### Directions
Would you set down the data that follows, word for word, without any pictures?

::::::::

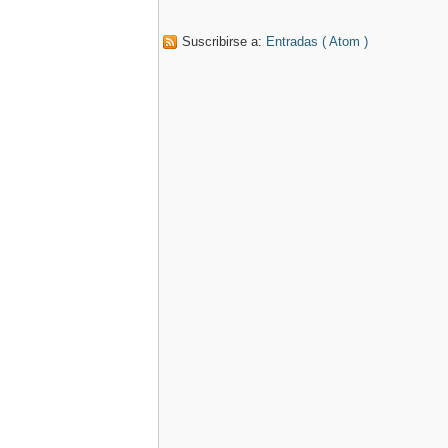
Suscribirse a:
Entradas ( Atom )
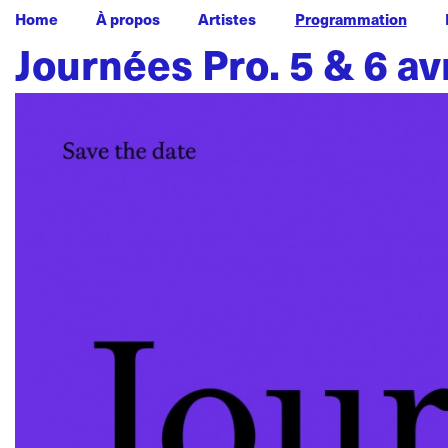
Home
À propos
Artistes
Programmation
Journées Pro. 5 & 6 av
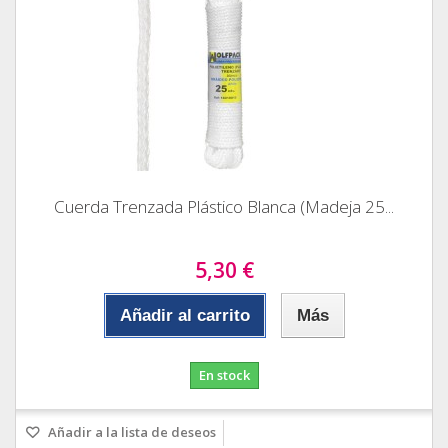
Cuerda Trenzada Plástico Blanca (Madeja 25...
5,30 €
Añadir al carrito
Más
En stock
Añadir a la lista de deseos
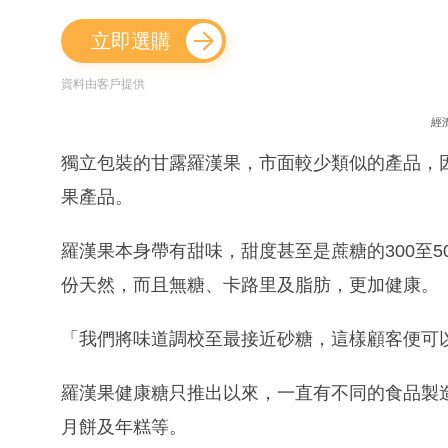
立即選購
資料由客戶提供
經
獨立包裝的甘露羅漢果，市面較少類似的產品，
果產品。
羅漢果本身帶有甜味，甜度甚至是蔗糖的300至
份天然，而且無糖、卡路里及脂肪，更加健康。
「我們將味道調校至最接近砂糖，這樣顧客便可
羅漢果健康糖只推出以來，一直有不同的食品製
月餅及年糕等。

::::::::

### Solution
Suscribirse a:
Entradas ( Atom )
Home
À propos
Artistes
Programmation
Journées Pro. 5 & 6 av
Cuerda Trenzada Plástico Blanca (Madeja 25...
5,30 €
Añadir al carrito
Más
En stock
Añadir a la lista de deseos
立即選購
資料由客戶提供
經
獨立包裝的甘露羅漢果，市面較少類似的產品，
果產品。
羅漢果本身帶有甜味，甜度甚至是蔗糖的300至
份天然，而且無糖、卡路里及脂肪，更加健康。
「我們將味道調校至最接近砂糖，這樣顧客便可
羅漢果健康糖只推出以來，一直有不同的食品製
月餅及年糕等。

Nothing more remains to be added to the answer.